Rails 2.3.5 introduced support for lazy translations of ActiveRecord validation messages. This enabled various features that are required when you need consistent I18n support for these messages.
These changes never got ported to ActiveModel and ActiveRecord 3.0.0beta1 is based on ActiveModel. So Rails 3.0.0.beta1 does not include the changes either. Thus Rails 3 was forced to either break backwards compatibility for either ActiveRecord or ActiveModel. Because the implementation of mentioned changes in ActiveRecord 2.3.5 was kind of flaky anyway (at that point backwards compatibility alread had to be taken into account) the former option was chosen.
So instead of trying to fit these changes into ActiveModel we’ve gone back to the drawing board and came up with a fresh and clean implementation of what surfaced as relevant features in our previous attemps. This situation now allows us to (again) experiment with features and implementations way more freely, check out concurring implementations and possibly cherry-pick the best of breed for re-inclusion into Rails.
Our current goal is to provide backwards compatibility and a usable legacy API for validation message I18n in ActiveRecord and ActiveModel.

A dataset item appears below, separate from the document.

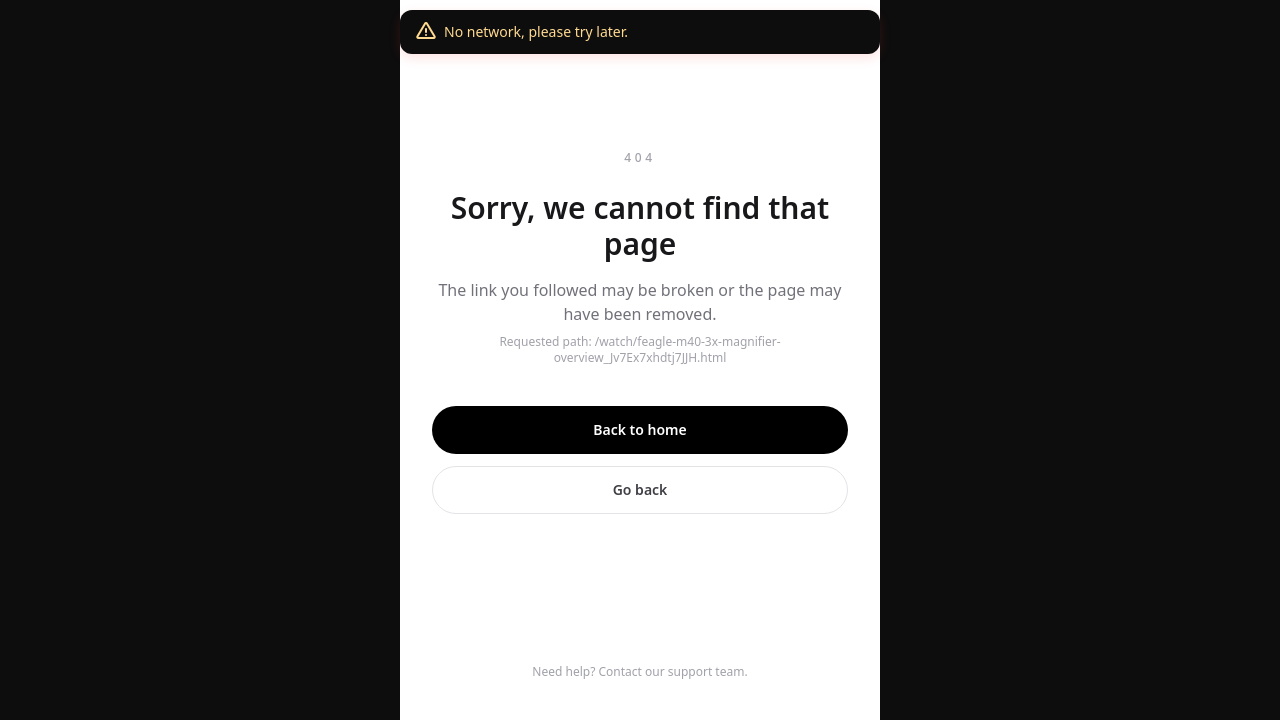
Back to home (639, 429)
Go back (640, 489)
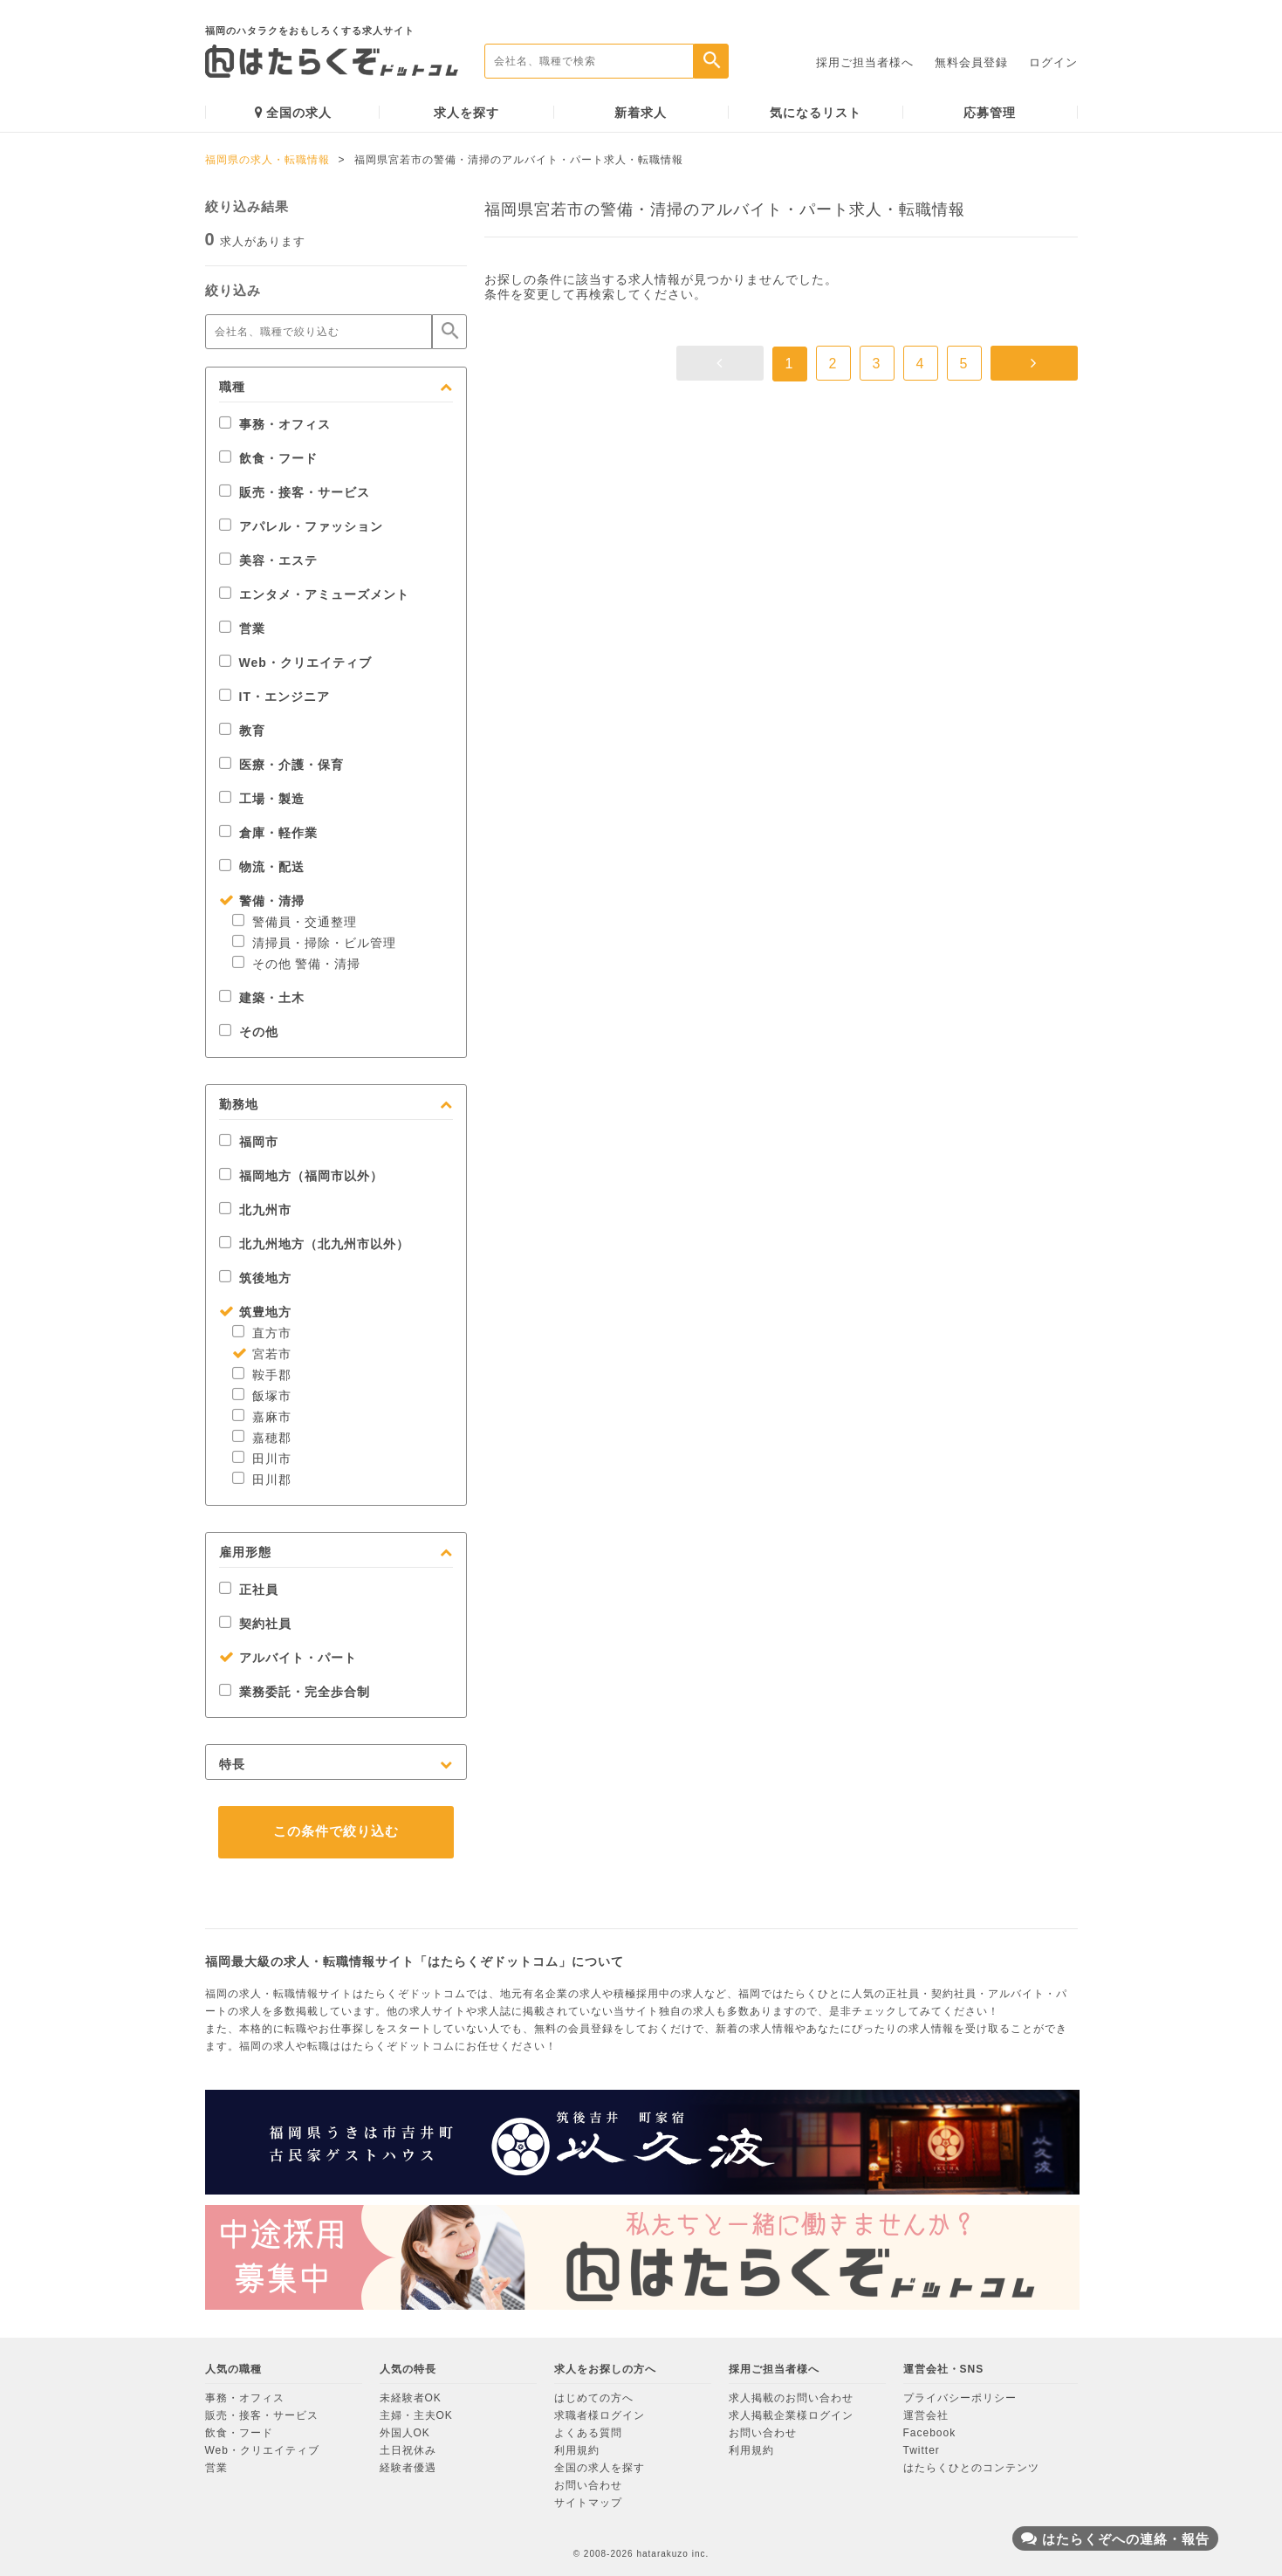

Once this is done we might dive into making features optional and fixing some of the flaws that were in ActiveRecord 2.3.5 and still are in ActiveModel 3.0.0beta1.
By “usable legacy API” we refer to the following requirements:
- Messages in class method calls (such as
validates_presence_of
) are treated as plain text by default (users might optionally want to treat them as translation keys for gettext-style class method calls). - Symbols in class method calls are treated as translation keys.
- Settings in from class method calls are used consistently with translation keys that are implicitly used for a particular validation.
- Different translation variants (such as
:full_message
) for the same message are possible. - Translation calls are able to cascade over scopes.
- Format strings like
"{{attribute}} {{message}}"
are supported transparently
Just install the gem
gem install activemodel-error
and require activemodel_error
somewhere in your application.
The class ActiveModel::Error
class is the meant to work as a default error class in ActiveModel. The implementation is based on I18n::Message. Please see the README for an explanation of the features provided. ActiveModel::Error
inherits from I18n::Message
and basically adds a few customizations that are required to achieve the expected behavior.
We also monkeypatch ActiveModel::Errors
so that it keeps a collection of ActiveModel::Error
instances which then can be translated, formatted and otherwise altered at any point of time (instead of directly translating them and only keeping translations as Strings).